David L. Eby, who is the official historian for the Erie Shores Council based in Toledo, Ohio, said he believes “invention” is the most famous merit badge in national Scouting history, at least among collectors. 

It was one of the original 57 merit badges first authorized by the Boy Scouts of America (BSA) in 1911.


Eby said BSA’s National Committee on Badges, Awards and Scout Requirements terminated the “invention” merit badge because the requirements were too hard, and it was too costly to the Scout’s family. 

“You had to literally invent some ‘useful article’ and get a patent on it,” he said. “In1914, the filing fee for a new patent was $15 and the fee to issue a patent was another $20. $35 is not a lot today, but it was back then (about $1,053 in today’s dollars).” 

On top of that, add whatever costs were incurred in creating the invention – supplies, raw materials, equipment and so forth, Eby mentioned. 

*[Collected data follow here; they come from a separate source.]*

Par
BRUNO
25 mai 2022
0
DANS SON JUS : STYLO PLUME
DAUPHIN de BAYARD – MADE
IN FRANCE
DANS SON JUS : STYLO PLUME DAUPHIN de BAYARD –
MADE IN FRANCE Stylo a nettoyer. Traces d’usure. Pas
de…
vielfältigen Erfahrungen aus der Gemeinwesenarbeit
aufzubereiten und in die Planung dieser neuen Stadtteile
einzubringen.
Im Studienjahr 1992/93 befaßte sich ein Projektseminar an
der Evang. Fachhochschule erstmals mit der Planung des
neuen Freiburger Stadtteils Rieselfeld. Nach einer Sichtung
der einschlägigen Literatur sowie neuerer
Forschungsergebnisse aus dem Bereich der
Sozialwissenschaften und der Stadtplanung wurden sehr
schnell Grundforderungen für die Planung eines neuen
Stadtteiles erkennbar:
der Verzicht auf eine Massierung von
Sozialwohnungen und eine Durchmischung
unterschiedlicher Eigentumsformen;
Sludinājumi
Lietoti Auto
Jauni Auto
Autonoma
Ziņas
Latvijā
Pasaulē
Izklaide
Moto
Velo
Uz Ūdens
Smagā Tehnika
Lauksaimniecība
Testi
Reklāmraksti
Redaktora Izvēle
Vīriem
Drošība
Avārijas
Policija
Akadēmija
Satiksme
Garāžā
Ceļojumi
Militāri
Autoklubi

The three known recipients of the “invention” merit badge were: Stephen H. Porter of Fayetteville, N.Y.; Frederick L. Maywald Sr. of Brooklyn, N.Y.; and Graeme Thomas Smallwood of Washington, D.C. 

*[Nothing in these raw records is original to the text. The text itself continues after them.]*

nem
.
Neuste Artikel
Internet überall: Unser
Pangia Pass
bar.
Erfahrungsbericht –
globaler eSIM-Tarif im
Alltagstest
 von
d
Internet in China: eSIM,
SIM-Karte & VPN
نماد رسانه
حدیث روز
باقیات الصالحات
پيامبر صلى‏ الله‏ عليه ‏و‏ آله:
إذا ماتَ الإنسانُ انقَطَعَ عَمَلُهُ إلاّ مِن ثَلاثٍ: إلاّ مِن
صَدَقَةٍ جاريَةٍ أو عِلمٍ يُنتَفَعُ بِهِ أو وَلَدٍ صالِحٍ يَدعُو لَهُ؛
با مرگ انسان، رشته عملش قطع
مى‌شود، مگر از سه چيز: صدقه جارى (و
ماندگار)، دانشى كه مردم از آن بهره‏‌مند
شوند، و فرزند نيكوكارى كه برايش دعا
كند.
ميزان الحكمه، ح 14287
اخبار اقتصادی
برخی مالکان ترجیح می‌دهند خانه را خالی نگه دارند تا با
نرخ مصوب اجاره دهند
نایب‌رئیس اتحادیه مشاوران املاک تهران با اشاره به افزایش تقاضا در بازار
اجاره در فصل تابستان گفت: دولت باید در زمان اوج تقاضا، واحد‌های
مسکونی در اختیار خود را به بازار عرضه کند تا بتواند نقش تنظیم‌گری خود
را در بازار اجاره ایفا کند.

Porter’s claim to fame is that at age 18, he was the first Scout to earn all 57 merit badges. 

Maywald was a 43-year-old Scout leader. In that era, Scout advancement was available to youths and adults, and troop leaders were encouraged to earn merit badges to serve as an example for their Scouts to follow. Maywald worked as a chemist and held numerous patents. Eby said he believes Maywald’s merit badge invention was an “oil separator.”



Graeme Thomas Smallwood 
 

Smallwood, who earned 51 of the 57 merit badges, had the honor of being awarded his Eagle Scout rank at age 17 during a ceremony at the White House in 1914. First Lady Edith Bolling Galt Wilson, wife of President Woodrow Wilson, actually pinned the badge on his uniform. 

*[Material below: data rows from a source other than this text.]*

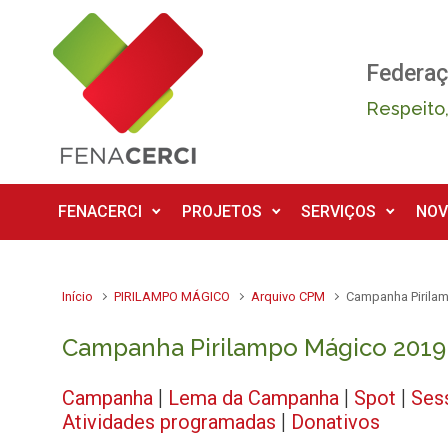
Skip to main content
Federaç
Respeito,
FENACERCI
PROJETOS
SERVIÇOS
NOV
Início
PIRILAMPO MÁGICO
Arquivo CPM
Campanha Pirila
Campanha Pirilampo Mágico 2019
Campanha
|
Lema da Campanha
|
Spot
|
Ses
Atividades programadas
|
Donativos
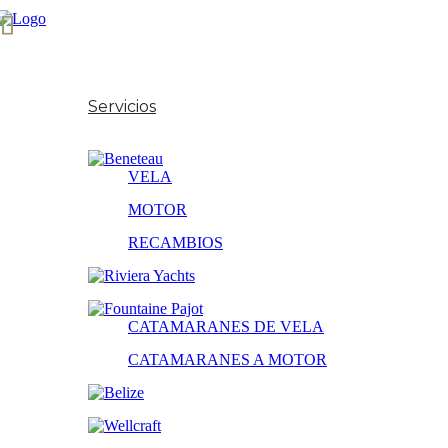
Inicio
Sobre Nosotros
Servicios
Nuestras Marcas
VELA
MOTOR
RECAMBIOS
CATAMARANES DE VELA
CATAMARANES A MOTOR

Later in 1914, Smallwood served as one of four Eagle Scout sentries at the groundbreaking ceremony of the Lincoln Memorial in Washington. He appeared in press service photographs of the event that were distributed worldwide.



 

Smallwood’s “invention” merit badge patent was for a “false sleeve” to be attached to the Scout uniform. 

The problem, as Graeme Smallwood saw it, was that early Scouts sewed their merit badges onto the right sleeve of their uniforms. If they changed uniforms as they grew, they would have to snip the badges from the first uniform and stitch them onto the new one.


 

With his invention, merit badges could now be sewn onto the false uniform sleeve, that could be attached over the regular sleeve and removed as desired “to keep your badges from being soiled while out in the field,” he once commented.

 

Smallwood’s invention was actually put into production and sold by the BSA. 

“With the advent of the merit badge sash in 1924, the false uniform sleeve uniform went out of use, although some still exist among advanced collectors,” Eby said. 

The inventor of the sash is a Scouting mystery for another day. 

Smallwood’s place in the annals of Scouting history is enhanced through his service as an Army officer during World War I. He and his wife, Dorothy Hubbell Smallwood, had three children. 

A son, Grahame Thomas Smallwood, who became an airline executive, once served as a member of the national BSA Executive Committee.